*About this task*.
In the lines below, look for "организации". Copy each line where it appears.

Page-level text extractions
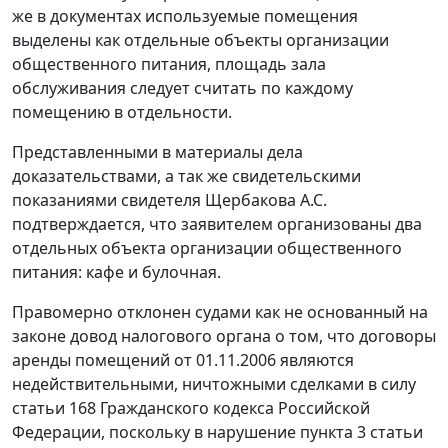
же в документах используемые помещения
выделены как отдельные объекты организации
общественного питания, площадь зала
обслуживания следует считать по каждому
помещению в отдельности.
Представленными в материалы дела
доказательствами, а так же свидетельскими
показаниями свидетеля Щербакова А.С.
подтверждается, что заявителем организованы два
отдельных объекта организации общественного
питания: кафе и булочная.
Правомерно отклонен судами как не основанный на
законе довод налогового органа о том, что договоры
аренды помещений от 01.11.2006 являются
недействительными, ничтожными сделками в силу
статьи 168
Гражданского кодекса Российской
Федерации, поскольку в нарушение
пункта 3 статьи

*Response to the task*.
выделены как отдельные объекты организации
отдельных объекта организации общественного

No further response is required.